Tras mi periplo de unos meses como abogada, fui contratada en el Departamento Jurídico de una constructora. A este trabajo le siguió otro en el Departamento Financiero de una empresa industrial dedicada a la fabricación de aparatos de electromedicina. En ambas ocupaciones aprendí a trabajar en equipo, a organizarme y a tratar con los distintos superiores jerárquicos, a ser prudente y a darme a valer. Es duro empezar en un mundo eminentemente masculino (en ambas empresas el porcentaje de empleadas mujeres no alcanzaba el 20 %) con tan poca experiencia. También les debo a ambos trabajos el mérito de haber contribuido decisivamente a formarme una convicción, la de opositar, después de conocer qué hay en el mundo exterior, cómo se trabaja y qué es depender jerárquicamente de otros. Gracias a ello, me convertí después en una juez de vocación tardía, pero que tomó la decisión tras prestar un consentimiento muy informado.

LA DECISIÓN DE OPOSITAR

Según datos oficiales, un 64,14 % de los jueces de acceso por turno libre no ha trabajado en nada antes de sacarse la oposición, por lo que ser juez es su primer empleo. Yo pertenezco al nada desdeñable porcentaje de más de un 35 % que sí ha trabajado antes de ser juez. No creo que sea imprescindible, pero tener otro empleo antes de opositar te permite tener una visión un poco más realista del mundo laboral y, en mi caso, me ha servido para valorar la estabilidad, el orden y la seguridad de un puesto de funcionario del Estado. Por contraposición, perdí casi tres años de mi vida en los que podría haber estudiado, haciéndome perder antigüedad respecto a los jueces de mi edad.

También soy una rara avis en lo que a decidir opositar se refiere: casi un 80 % de los jueces de las últimas promociones acordaron opositar a judicaturas antes o durante la carrera de Derecho, mientras que algo más de un 20 % lo decidimos después de terminar los estudios superiores.

Dos años después de haber acabado la universidad, paseando por la playa de San Juan durante mis vacaciones de agosto, tuve una revelación.
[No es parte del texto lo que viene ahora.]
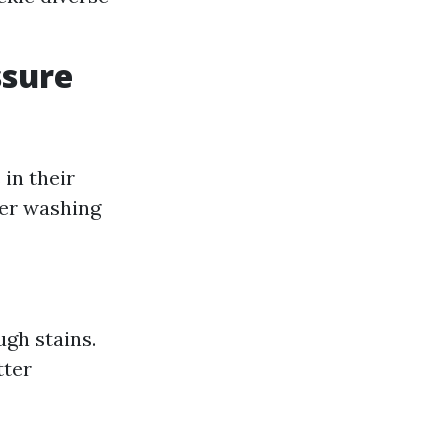
ssure
in their
er washing
gh stains.
tter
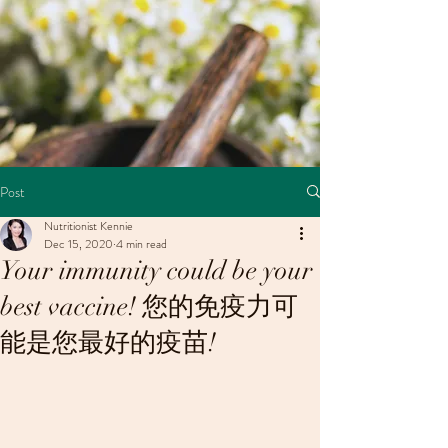
Post
Nutritionist Kennie
Dec 15, 2020
4 min read
Your immunity could be your
best vaccine! 您的免疫力可
能是您最好的疫苗!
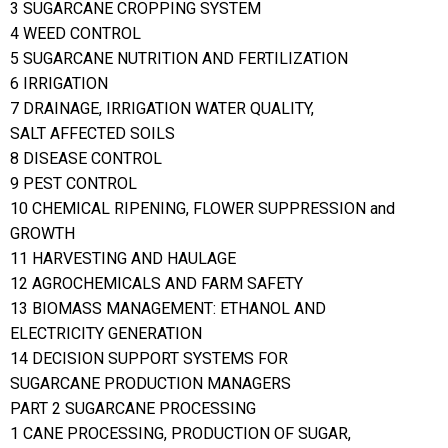
3 SUGARCANE CROPPING SYSTEM
4 WEED CONTROL
5 SUGARCANE NUTRITION AND FERTILIZATION
6 IRRIGATION
7 DRAINAGE, IRRIGATION WATER QUALITY,
SALT AFFECTED SOILS
8 DISEASE CONTROL
9 PEST CONTROL
10 CHEMICAL RIPENING, FLOWER SUPPRESSION and
GROWTH
11 HARVESTING AND HAULAGE
12 AGROCHEMICALS AND FARM SAFETY
13 BIOMASS MANAGEMENT: ETHANOL AND
ELECTRICITY GENERATION
14 DECISION SUPPORT SYSTEMS FOR
SUGARCANE PRODUCTION MANAGERS
PART 2 SUGARCANE PROCESSING
1 CANE PROCESSING, PRODUCTION OF SUGAR,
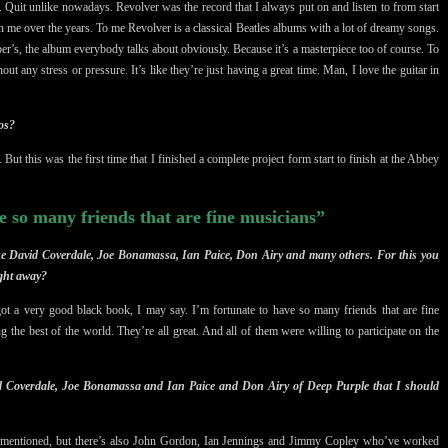
r. Quit unlike nowadays. Revolver was the record that I always put on and listen to from start
 on me over the years. To me Revolver is a classical Beatles albums with a lot of dreamy songs.
er’s, the album everybody talks about obviously. Because it’s a masterpiece too of course. To
ut any stress or pressure. It’s like they’re just having a great time. Man, I love the guitar in
os?
But this was the first time that I finished a complete project form start to finish at the
Abbey
e so many friends that are fine musicians”
like David Coverdale, Joe Bonamassa, Ian Paice, Don Airy and many others. For this you
ight away?
got a very good black book, I may say. I’m fortunate to have so many friends that are fine
 the best of the world. They’re all great. And all of them were willing to participate on the
d Coverdale, Joe Bonamassa and Ian Paice and Don Airy of Deep Purple that I should
 mentioned, but there’s also John Gordon, Ian Jennings and Jimmy Copley who’ve worked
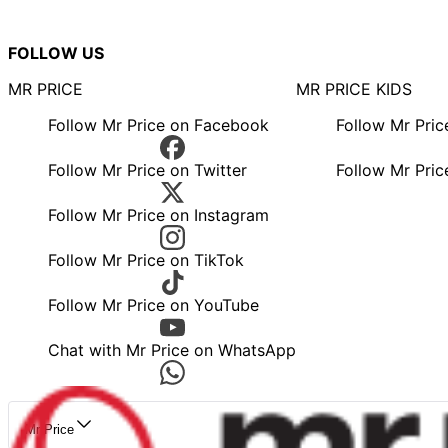
FOLLOW US
MR PRICE
MR PRICE KIDS
Follow Mr Price on Facebook
Follow Mr Pri
Follow Mr Price on Twitter
Follow Mr Pric
Follow Mr Price on Instagram
Follow Mr Price on TikTok
Follow Mr Price on YouTube
Chat with Mr Price on WhatsApp
Mr Price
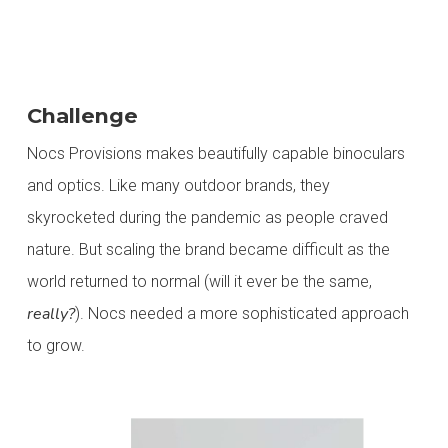
Challenge
Nocs Provisions makes beautifully capable binoculars
and optics. Like many outdoor brands, they
skyrocketed during the pandemic as people craved
nature.
But scaling the brand became difficult as the
world returned to normal (will it ever be the same
,
really
?
).
Nocs needed a more sophisticated approach
to grow.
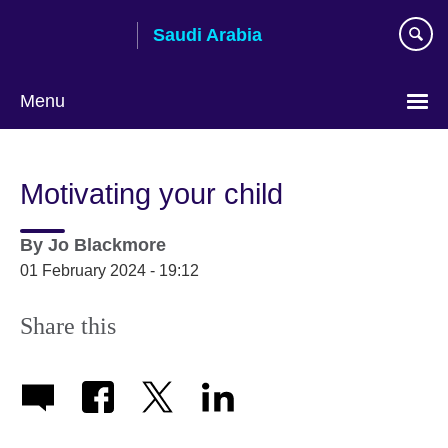
Skip
Saudi Arabia
to
main
content
Menu
Choose
your
Motivating your child
language
By
Jo Blackmore
01 February 2024 - 19:12
Share this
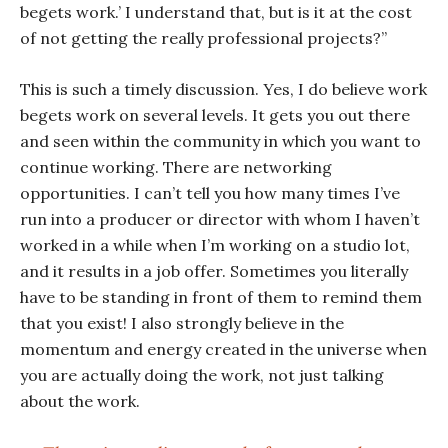
begets work.’ I understand that, but is it at the cost
of not getting the really professional projects?”
This is such a timely discussion. Yes, I do believe work
begets work on several levels. It gets you out there
and seen within the community in which you want to
continue working. There are networking
opportunities. I can’t tell you how many times I’ve
run into a producer or director with whom I haven’t
worked in a while when I’m working on a studio lot,
and it results in a job offer. Sometimes you literally
have to be standing in front of them to remind them
that you exist! I also strongly believe in the
momentum and energy created in the universe when
you are actually doing the work, not just talking
about the work.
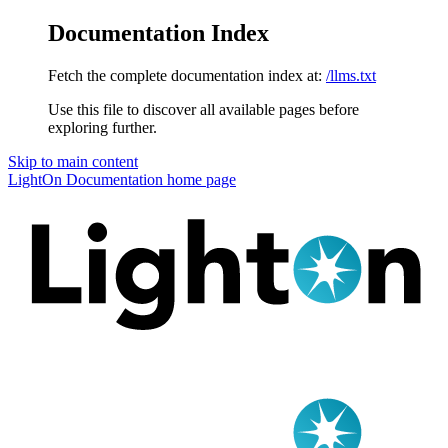
Documentation Index
Fetch the complete documentation index at:
/llms.txt
Use this file to discover all available pages before
exploring further.
Skip to main content
LightOn Documentation
home page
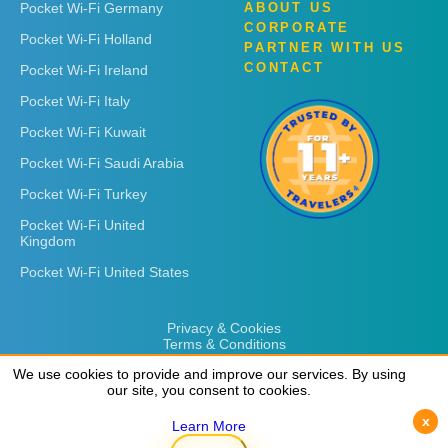
Pocket Wi-Fi Germany
ABOUT US
CORPORATE
Pocket Wi-Fi Holland
PARTNER WITH US
CONTACT
Pocket Wi-Fi Ireland
Pocket Wi-Fi Italy
Pocket Wi-Fi Kuwait
Pocket Wi-Fi Saudi Arabia
Pocket Wi-Fi Turkey
Pocket Wi-Fi United
Kingdom
Pocket Wi-Fi United States
Privacy & Cookies
Terms & Conditions
We use cookies to provide and improve our services. By using
our site, you consent to cookies.
x
Learn More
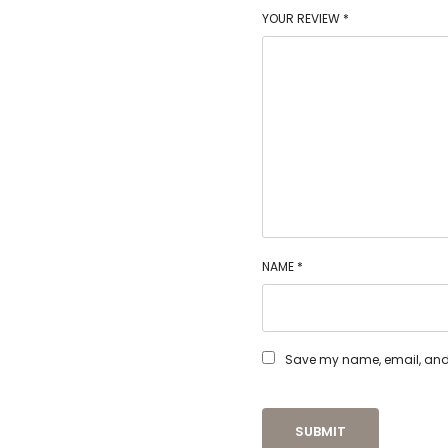
YOUR REVIEW
*
NAME
*
Save my name, email, and w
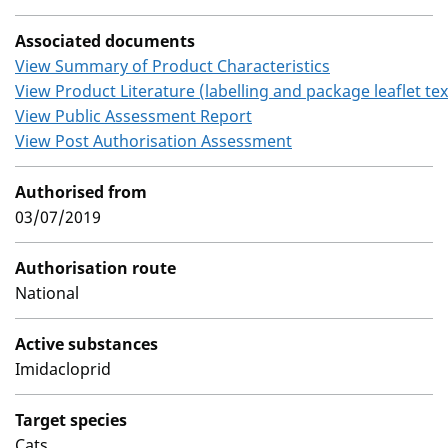
Associated documents
View Summary of Product Characteristics
View Product Literature (labelling and package leaflet tex
View Public Assessment Report
View Post Authorisation Assessment
Authorised from
03/07/2019
Authorisation route
National
Active substances
Imidacloprid
Target species
Cats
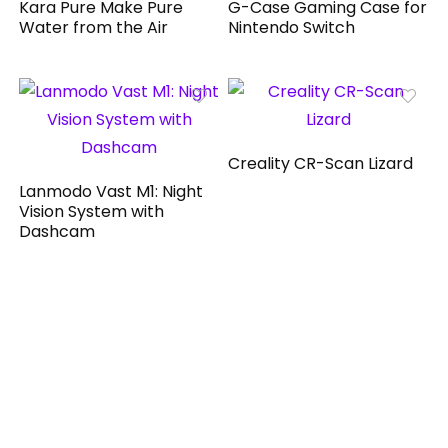
Kara Pure Make Pure
G-Case Gaming Case for
Water from the Air
Nintendo Switch
Creality CR-Scan Lizard
Lanmodo Vast M1: Night
Vision System with
Dashcam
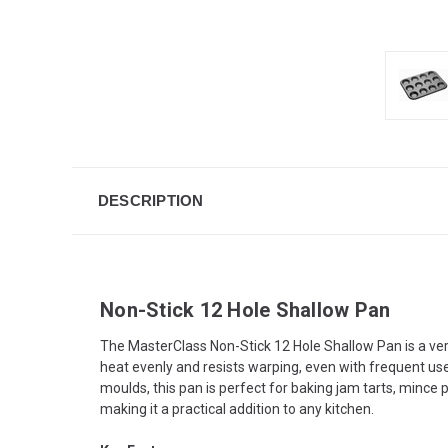
DESCRIPTION
Non-Stick 12 Hole Shallow Pan
The MasterClass Non-Stick 12 Hole Shallow Pan is a vers
heat evenly and resists warping, even with frequent us
moulds, this pan is perfect for baking jam tarts, mince
making it a practical addition to any kitchen.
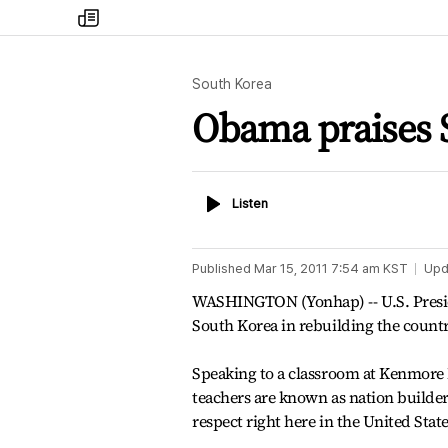
my
times
South Korea
Obama praises S
Listen
Listen
Published
Mar 15, 2011 7:54 am
KST
Upd
WASHINGTON (Yonhap) -- U.S. Presid
South Korea in rebuilding the count
Speaking to a classroom at Kenmore 
teachers are known as nation builders
respect right here in the United Stat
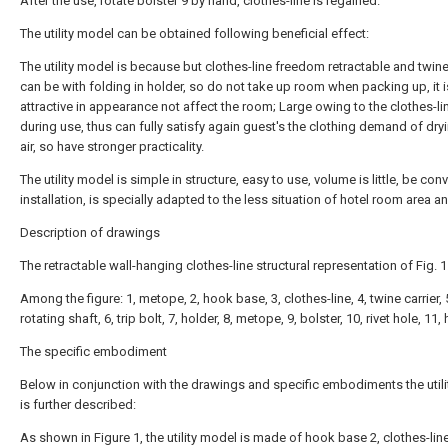
After the use, rotate bolster 9 by hand, clothes-line is regained.
The utility model can be obtained following beneficial effect:
The utility model is because but clothes-line freedom retractable and twine
can be with folding in holder, so do not take up room when packing up, it i
attractive in appearance not affect the room; Large owing to the clothes-l
during use, thus can fully satisfy again guest's the clothing demand of dryi
air, so have stronger practicality.
The utility model is simple in structure, easy to use, volume is little, be con
installation, is specially adapted to the less situation of hotel room area a
Description of drawings
The retractable wall-hanging clothes-line structural representation of Fig. 1
Among the figure: 1, metope, 2, hook base, 3, clothes-line, 4, twine carrier, 
rotating shaft, 6, trip bolt, 7, holder, 8, metope, 9, bolster, 10, rivet hole, 11,
The specific embodiment
Below in conjunction with the drawings and specific embodiments the util
is further described:
As shown in Figure 1, the utility model is made of hook base 2, clothes-line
Mientras mojaba mis pies en la orilla y andaba entre los veraneantes conversando con Enrique, pensaba en alto. No me satisfacía el trabajo por cuenta ajena. Yo había estudiado Derecho y quería hacer algo útil por la sociedad, quería trascender, realizarme, no tener un simple medio de vida. Ya hacía más de dos años que no estudiaba y se me había quitado un poco ese estrés postraumático de la carrera, en la que estudié como una loca para no llevar asignaturas para septiembre. Pensé que ser juez sería mi destino. No ser fiscal, ni abogado del Estado ni notario. Juez. Yo quería, deseaba, ser juez.

Al exteriorizar mi deseo en voz alta, mi novio me preguntó si estaba segura, si creía que merecía la pena arriesgarse y dejar un trabajo fijo para apostar todo a una carta. No dudé: era capaz y estaba segura. Estudiaría de forma exclusiva y me pondría un horizonte temporal de cuatro años. Si no la sacaba, habría estudiado el derecho en profundidad y estaría en condiciones de entrar en un despacho de abogados en el que valorasen el haber opositado. En la misma conversación decidimos casarnos. Tenía claro que no quería opositar en Madrid, lejos de él, que en aquella época trabajaba en Alicante. Nos iríamos a vivir juntos, lejos de mi familia y de mis amigos, lejos de distracciones y en un entorno seguro y plácido.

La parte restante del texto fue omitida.